ASSIGNED TASK >> Take the line with "解办理要求，可以有效提高注册效率。" and all lines after it, through the end of the records below, and repeat them exactly.
(Beginning of RECORDS SUPPLIED)
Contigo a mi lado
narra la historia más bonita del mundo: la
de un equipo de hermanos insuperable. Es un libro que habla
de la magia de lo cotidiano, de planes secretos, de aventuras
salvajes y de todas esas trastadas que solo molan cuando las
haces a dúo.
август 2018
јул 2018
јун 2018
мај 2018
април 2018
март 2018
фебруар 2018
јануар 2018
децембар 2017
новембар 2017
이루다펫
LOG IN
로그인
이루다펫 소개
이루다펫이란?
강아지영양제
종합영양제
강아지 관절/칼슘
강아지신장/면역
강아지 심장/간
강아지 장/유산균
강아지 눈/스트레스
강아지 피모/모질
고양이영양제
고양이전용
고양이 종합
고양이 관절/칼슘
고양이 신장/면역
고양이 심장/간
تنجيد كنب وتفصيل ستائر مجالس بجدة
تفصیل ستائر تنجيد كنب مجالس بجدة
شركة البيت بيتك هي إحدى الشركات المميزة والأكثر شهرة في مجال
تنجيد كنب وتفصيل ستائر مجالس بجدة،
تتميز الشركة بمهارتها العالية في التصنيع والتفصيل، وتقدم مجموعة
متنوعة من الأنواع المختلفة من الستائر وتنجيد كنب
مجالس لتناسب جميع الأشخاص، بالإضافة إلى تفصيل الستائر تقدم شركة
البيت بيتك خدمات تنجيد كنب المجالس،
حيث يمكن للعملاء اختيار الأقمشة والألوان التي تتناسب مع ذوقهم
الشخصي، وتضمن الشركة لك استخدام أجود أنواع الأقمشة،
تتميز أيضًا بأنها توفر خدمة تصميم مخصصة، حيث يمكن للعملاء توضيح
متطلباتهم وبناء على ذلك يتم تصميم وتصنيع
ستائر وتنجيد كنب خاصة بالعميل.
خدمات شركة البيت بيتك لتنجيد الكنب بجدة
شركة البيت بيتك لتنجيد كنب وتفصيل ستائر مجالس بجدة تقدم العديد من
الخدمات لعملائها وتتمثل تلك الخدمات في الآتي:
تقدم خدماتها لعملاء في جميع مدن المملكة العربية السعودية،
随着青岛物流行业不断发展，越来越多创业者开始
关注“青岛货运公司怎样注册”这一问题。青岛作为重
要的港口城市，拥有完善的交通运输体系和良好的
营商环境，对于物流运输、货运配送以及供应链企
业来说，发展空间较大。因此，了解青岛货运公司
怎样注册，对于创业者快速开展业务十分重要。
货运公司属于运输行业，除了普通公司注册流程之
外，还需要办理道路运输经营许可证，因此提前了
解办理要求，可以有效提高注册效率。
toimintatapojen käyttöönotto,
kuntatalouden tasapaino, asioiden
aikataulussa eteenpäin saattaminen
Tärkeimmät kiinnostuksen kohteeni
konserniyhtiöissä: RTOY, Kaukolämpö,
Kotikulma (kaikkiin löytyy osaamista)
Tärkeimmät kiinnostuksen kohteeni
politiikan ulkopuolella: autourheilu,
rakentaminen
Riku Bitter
(End of RECORDS SUPPLIED)
EXERCISE ANSWER >>
解办理要求，可以有效提高注册效率。
toimintatapojen käyttöönotto,
kuntatalouden tasapaino, asioiden
aikataulussa eteenpäin saattaminen
Tärkeimmät kiinnostuksen kohteeni
konserniyhtiöissä: RTOY, Kaukolämpö,
Kotikulma (kaikkiin löytyy osaamista)
Tärkeimmät kiinnostuksen kohteeni
politiikan ulkopuolella: autourheilu,
rakentaminen
Riku Bitter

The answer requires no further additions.